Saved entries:
·····

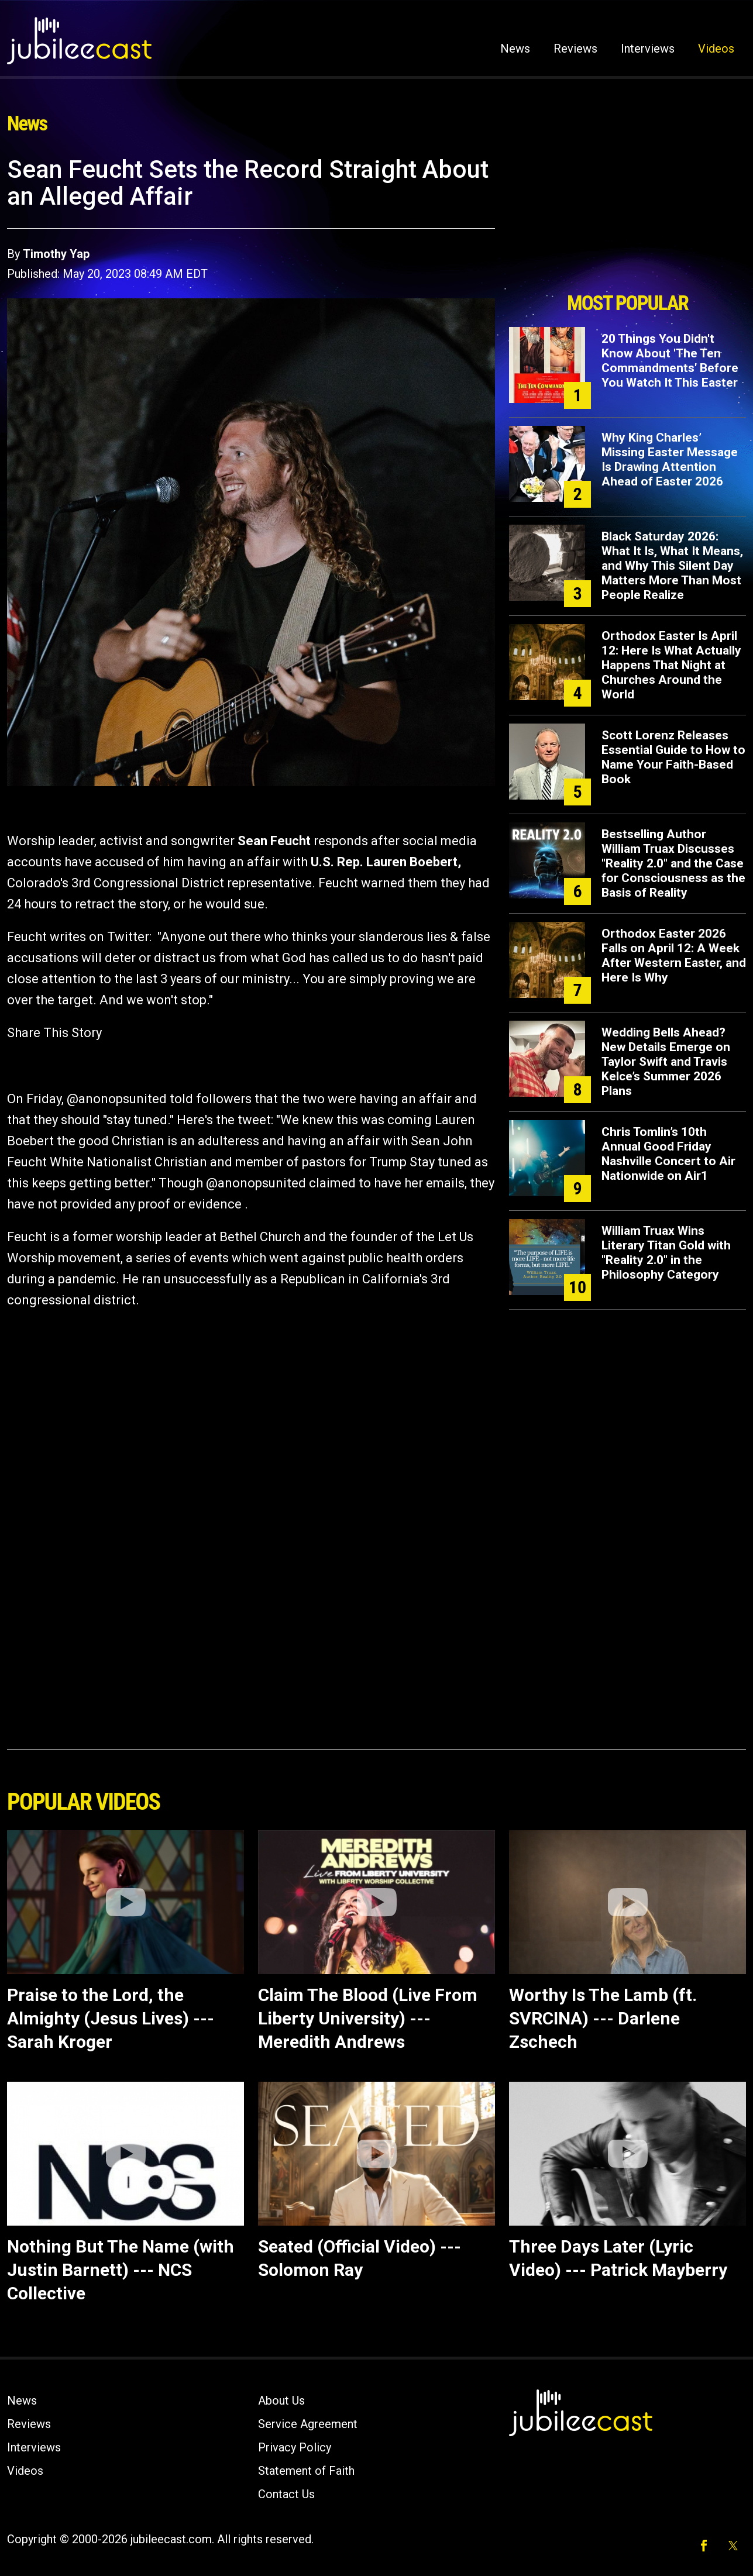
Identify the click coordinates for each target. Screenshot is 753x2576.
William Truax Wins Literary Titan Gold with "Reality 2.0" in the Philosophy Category (666, 1253)
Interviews (648, 49)
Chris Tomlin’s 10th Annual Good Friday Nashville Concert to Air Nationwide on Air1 (668, 1154)
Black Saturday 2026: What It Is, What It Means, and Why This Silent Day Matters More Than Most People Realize (672, 565)
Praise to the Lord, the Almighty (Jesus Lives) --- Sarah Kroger (110, 2018)
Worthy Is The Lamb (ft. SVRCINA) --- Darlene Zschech (603, 2018)
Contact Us (286, 2494)
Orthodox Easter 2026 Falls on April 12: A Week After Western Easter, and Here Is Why (673, 955)
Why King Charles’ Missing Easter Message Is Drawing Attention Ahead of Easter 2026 (669, 459)
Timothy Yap (56, 254)
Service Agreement (307, 2424)
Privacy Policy (294, 2447)
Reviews (575, 49)
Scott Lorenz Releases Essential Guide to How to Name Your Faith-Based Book (673, 757)
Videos (716, 49)
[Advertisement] (628, 220)
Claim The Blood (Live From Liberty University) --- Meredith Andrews (367, 2018)
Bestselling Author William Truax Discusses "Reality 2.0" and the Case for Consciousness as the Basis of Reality (673, 863)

·····

### Work item
Pictures excluded, repeat the records exactly from their opening line through the line containing "Chris Tomlin’s 10th".

### Final answer
Identify the click coordinates for each target. Screenshot is 753x2576.
William Truax Wins Literary Titan Gold with "Reality 2.0" in the Philosophy Category (666, 1253)
Interviews (648, 49)
Chris Tomlin’s 10th Annual Good Friday Nashville Concert to Air Nationwide on Air1 (668, 1154)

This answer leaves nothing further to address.